Studio album by Shpongle
- Released: 1 July 2001
- Studio: Hallucinogen Sound Labs
- Genre: World music, psybient
- Length: 69:00
- Label: Twisted Records (UK) Kinetic/BMG Records (US)
- Producer: Simon Posford, Raja Ram

Shpongle chronology
| Are You Shpongled? (1999) | Tales of the Inexpressible (2001) | Nothing Lasts...But Nothing Is Lost (2005) |

= Tales of the Inexpressible =

Tales of the Inexpressible is Shpongle's second album, released in 2001. Simon Posford and Raja Ram hone and expand the style introduced on their debut album, Are You Shpongled?. Raja Ram plays Spanish and East Asian instruments along with the flute, and Simon Posford plays classical guitar as well as synthesizing and sampling.

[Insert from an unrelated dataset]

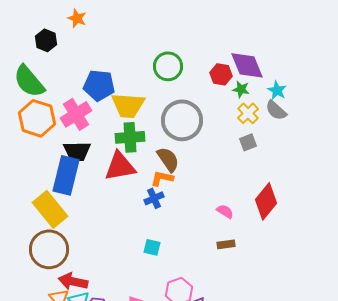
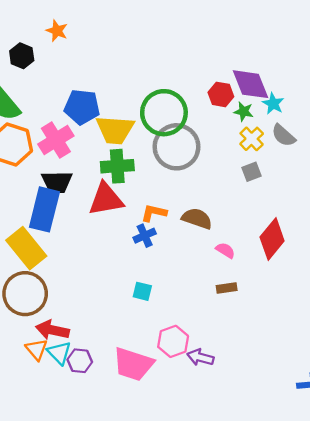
green circle: (168, 66) -> (164, 113), moved, size x1.4
cyan star: (277, 90) -> (273, 104), moved
brown semicircle: (168, 159) -> (197, 219), moved, turned -36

The song "Room 23" appears on the back cover of the album with the name "Room 2ॐ", the character "ॐ" being the Om, the sacred eternal sound in Hinduism. A remastered, super-deluxe edition of Tales of the Inexpressible was released on 26 February 2018.

==Track listing==

| No. | Title | Length |
|---|---|---|
| 1. | "Dorset Perception" | 8:12 |
| 2. | "Star Shpongled Banner" | 8:23 |
| 3. | "A New Way To Say 'Hooray!'" | 8:32 |
| 4. | "Room 2ॐ" | 5:05 |
| 5. | "My Head Feels Like a Frisbee" | 8:53 |
| 6. | "Shpongleyes" | 8:56 |
| 7. | "Once Upon the Sea of Blissful Awareness" | 7:31 |
| 8. | "Around the World in a Tea Daze" | 11:22 |
| 9. | "Flute Fruit" | 2:09 |
| Total length: |  | 69:00 |

== Credits ==

- Raja Ram: flute, vocals, illustrations, production
- Simon Posford: programming, guitar, synthesizers, semi-acoustic bass, production
- Michele Adamson: vocals, backing vocals
- Abigail Gorton: vocals
- Harry Escot: cello, acoustic bass
- Pete Callard: acoustic guitar
- Kevin Metcalfe: remastering at The Soundmasters

==Samples and allusions==
- The name of the song Dorset Perception alludes to Aldous Huxley's book The Doors of Perception. Dorset is the location of Posford's studio, the Hallucinogen Sound Labs.
- The Shpongle song A New Way to Say 'Hooray! contains a sample of a lecture by Terence McKenna, in which he references the Pink Floyd song The Gnome (from the 1967 The Piper at the Gates of Dawn album). The gnomes are actually creatures which Terence describes meeting over and over on many of his DMT related trance experiences.
- A New Way to Say 'Hooray! contains vocal and choir samples from the sample CD "Heart of Africa Volume 2" by Spectrasonics.
- The sample: "This is, er, no offense but you are a robot, aren't you?" used in Shpongleyes is taken from the classic science fiction movie Forbidden Planet.
- The dinosaur sounds sample sounds heard in Shpongleyes are taken from the film Jurassic Park: The Lost World.
- The male vocals on Around the World in a Tea Daze after 6:45 are a sample from a famous Turkish song titled "Dönülmez Akşamın Ufkundayız" by Turkish Pop singer Tarkan (singer). The lyrics are originally from a poem by Yahya Kemal Beyatlı. The sample is taken from the sample CD "Voices Of Istanbul" by Q Up Arts.
- My Head Feels Like a Frisbee contains merengue horns samples from the sample CD "Festa Latina" by Best Service.
- Towards the end of the track My Head Feels Like a Frisbee, a sample of Ella Fitzgerald singing How High the Moon can be heard. The sample is sped up.
- The end of Star Shpongled Banner uses a vocal part of the song "Dança do Vampiro" (Vampire's Dance), by the Brazilian axé music group Asa de Águia.